2012年2月号記事

サッチャー革命、小泉改革未だ成らず

野田佳彦首相が、社会保障を維持するためだとして、消費税増税に異常な執念を見せている。それだけでなく、高所得者に狙いを定め、所得税の最高税率(40%)の引き上げ、年収約700万円以上のサラリーマンの年金保険料引き上げなど、"増税"ラッシュをかけている。

首相は「中間層の厚みを増す日本をつくりたい」と説明しているが、狙い通りにいくかどうか。

資産家への道を用意したサッチャー氏


貧乏な人でも資産家になれる道を用意したサッチャー元首相。そのために国営企業民営化や脱福祉国家、教育改革などを進めた。


小泉純一郎元首相は郵政民営化を断行したが、それ以外は手を出さなかった。

幸福の科学の大川隆法総裁は12月10日、ついき秀学・幸福実現党党首との対談で、野田政権の増税路線によって国家社会主義が近づいているとしたうえで、「やはり必要なのはサッチャー革命」と指摘した( 保守の中の左翼に警戒せよ-公開対談抜粋レポート「国家社会主義への警鐘」 参照)。

サッチャー革命は、サッチャー首相在任中の1980年代、長期低迷を続けていたイギリスを、「小さな政府」をうたう自由主義的な政策で復活させたもの。

08年からの世界金融危機の後、「サッチャー主義は捨て去られた」とも言われているが、一時的・表面的な見方だろう。

「金持ちを貧乏にしても、貧乏人は金持ちにならない」

サッチャー氏のこの言葉に象徴されるように、サッチャー主義は「金持ち優遇、貧乏人切り捨て」のように誤解されている。

しかし 実際のサッチャー革命は、今は貧困の中にある人でも資産家になる道を用意したものだった。 サッチャー氏自身、「すべての人が『資本家』として、何らかの資産を持てる社会が必要だ」と力説していた。

その手段が、国営企業の民営化であり、脱・福祉国家と家庭の重視であり、国の誇りを取り戻す教育改革だった。

資産家が福祉を支える社会

イギリス経済の6~7割を占めていた国営企業の民営化では、社員や一般国民が株主になって、給料以外の収入源を得ることを奨励。まさに数多くの「資本家」を生み出した。

年金改革では基礎部分を残し、報酬比例の二階部分を民間の年金にできるだけ移行させた。老後の収入のすべてを政府に管理されるのは、高齢者が「公務員」の立場に置かれるのと同じで、これを避けるためだ。

持ち家政策も推し進め、公営住宅を格安で国民に売却した。持ち家が「資本」の出発点であるという考え方からだった。
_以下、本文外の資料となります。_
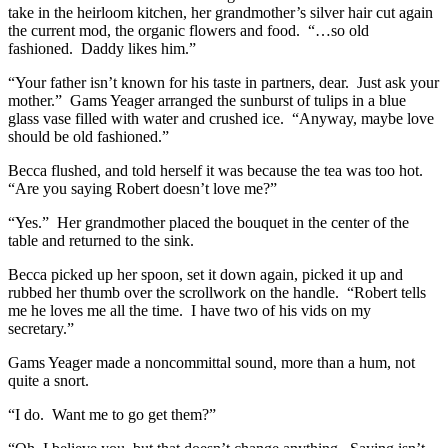
take in the heirloom kitchen, her grandmother’s silver hair cut again
the current mod, the organic flowers and food. “…so old
fashioned. Daddy likes him.”
“Your father isn’t known for his taste in partners, dear. Just ask your
mother.” Gams Yeager arranged the sunburst of tulips in a blue
glass vase filled with water and crushed ice. “Anyway, maybe love
should be old fashioned.”
Becca flushed, and told herself it was because the tea was too hot.
“Are you saying Robert doesn’t love me?”
“Yes.” Her grandmother placed the bouquet in the center of the
table and returned to the sink.
Becca picked up her spoon, set it down again, picked it up and
rubbed her thumb over the scrollwork on the handle. “Robert tells
me he loves me all the time. I have two of his vids on my
secretary.”
Gams Yeager made a noncommittal sound, more than a hum, not
quite a snort.
“I do. Want me to go get them?”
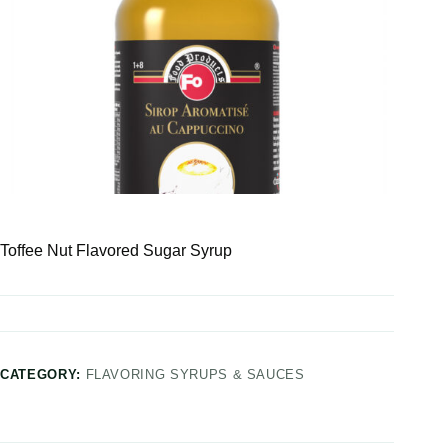
Toffee Nut Flavored Sugar Syrup
CATEGORY:
FLAVORING SYRUPS & SAUCES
サッチャー氏は、目指す社会のイメージについて「福祉を必要とする人を救済するための巨大なボランティア社会の創造」と語っていた。つまり、 労働者の多くが資産家となって、騎士道精神で福祉を支える社会だ。

サッチャー革命以上の徹底した改革を

サッチャー氏は、「利益連動型賃金」も構想していた。企業で利益が上がれば、従業員の給料の2割相当が連動して上がるようにして、その半分については課税をしないという仕組みだ。結局は実現しなかったが、これも労働者を「資本家」や「経営者」の立場に近づける狙いがあった。
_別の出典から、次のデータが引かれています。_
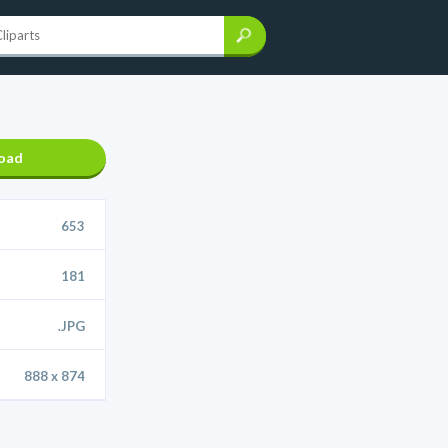
oad
653
181
.JPG
888 x 874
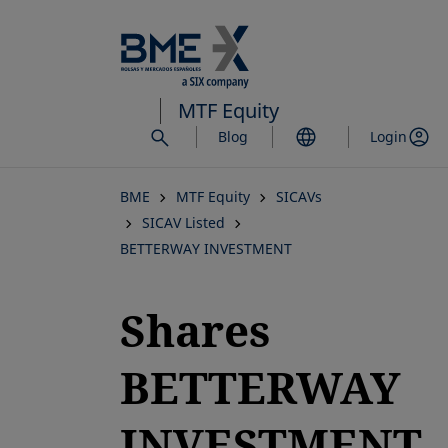
Skip
to
main
content
MTF Equity
Blog
Login
BME
MTF Equity
SICAVs
SICAV Listed
BETTERWAY INVESTMENT
Shares
BETTERWAY
INVESTMENT,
その意味では、サッチャー革命は未完成だったということだろう。

自由主義的な構造改革を進めた小泉純一郎元首相は、サッチャー氏とよく比べられるが、やったのは郵政民営化ぐらいで、脱福祉国家にも、教育改革にも手を着けなかった。

小泉改革はまったく中途半端で、サッチャー革命以上に未完成だった ということになる。

メディアなどでは「小泉改革は格差を広げ、失敗した」とされてしまっているが、何のことはない、もっと徹底的にやるべきだったのだ。

野田首相のような“高所得者いじめ"では、中間層は細るばかり。 今の日本には、サッチャー革命を何倍にもパワーアップして復活させ、中間層を丸ごと「資本家」にするぐらいの腰の入った理念と政策が必要だ。